Today’s Reading: Joshua 6:1-20
When the Israelites finally crossed into the Promised Land, they were tasked with the taking the city of Jericho. Jericho was an ancient city with enormous, impenetrable walls. The scripture says that “No one went in and no one came out.” After 40 years of wandering in the desert, I’m sure they were scared, but I imagine they might have been a little excited, too! Finally, they get to DO something! They’d been preparing for this for a long time! At the very least, they must have been strategizing and coming up with a plan; after all, Joshua had sent spies into Jericho a few chapters earlier to scope it out and try to find weaknesses in its fortifications.
But God, like God usually does, speaks to Joshua and gives them a very different battle plan. The people are to march in a circle around the city once a day for six days with seven priests bearing seven trumpets in front. On the seventh day, they were to march around the city seven times. Then the priests were supposed to blow the trumpets for all their worth, and the soldiers were ordered to scream as loud as they can. Then, God said, the walls will fall down. The Hebrews had been preparing for this battle for a long time! Maybe they’d even been training, practicing their American Ninja Warrior skills so they can scale the walls. We don’t know, but surely they’d been preparing. Can you imagine what must have been going on in the minds of the people when Joshua told them that the big plan is for them to spend more time walking around in circles?
I don’t know about you, but with this stay-at-home order, sometimes I feel like I’m walking in circles. In fact, sometimes I am walking in circles, pacing around my house just looking for something to do! Have you experienced that? I’m doing my best to keep a positive attitude and think of this time as a way to bless and protect others, but man, this is hard. I’ve been doing a lot of reading to stay busy and I came across a quote by the great devotional writer Oswald Chambers. Chambers writes, “We think that we have been called to do exceptional things with our lives, but we have not. We have been called to do ordinary things in exceptional ways.” After all, most of Jesus’ days recorded in our gospels, Jesus wasn’t having extraordinary, high drama days. Most of the time he was in people’s homes, spending time investing in relationships. He spent his time serving, washing the feet of others. He spent time in discussion and in prayer.

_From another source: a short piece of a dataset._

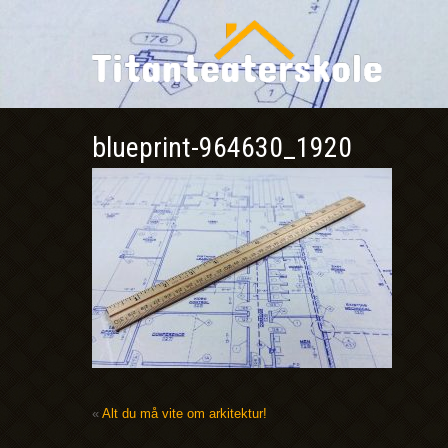
blueprint-964630_1920
«
Alt du må vite om arkitektur!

This time we have where it can feel like we are just stuck, walking in circles, it is in this time that we can follow Jesus into the ordinary. We may not be able to visit other people’s homes, but what other ways might we invest in relationships? We may not wash our families’ feet, but what other ways might we serve them? What new prayer or devotional practices could we take up in this time?

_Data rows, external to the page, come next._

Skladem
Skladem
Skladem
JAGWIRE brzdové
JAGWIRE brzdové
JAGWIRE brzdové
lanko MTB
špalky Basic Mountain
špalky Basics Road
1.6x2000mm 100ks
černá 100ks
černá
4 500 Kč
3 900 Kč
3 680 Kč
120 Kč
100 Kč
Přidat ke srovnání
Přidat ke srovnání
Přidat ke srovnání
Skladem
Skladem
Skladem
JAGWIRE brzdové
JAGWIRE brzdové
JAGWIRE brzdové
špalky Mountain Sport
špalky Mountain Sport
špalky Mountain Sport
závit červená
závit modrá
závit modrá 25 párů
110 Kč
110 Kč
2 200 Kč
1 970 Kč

On the seventh day, Joshua led his priests and soldiers around Jericho seven times. They blew the trumpets and shouted and sure enough, the walls fell down and they charged into the city. Friends, eventually, when it is safe, we will be able to leave our homes and charge back out into a new and changed world. But until then, I encourage you to reflect and pray about this quote from the Rev. Dr. Craig Barnes: “There are moments when God makes a way and calls you to charge ahead. But those moments are so few and far between that you dare not base your joy on them. Joy has to be found simply in walking around with God.”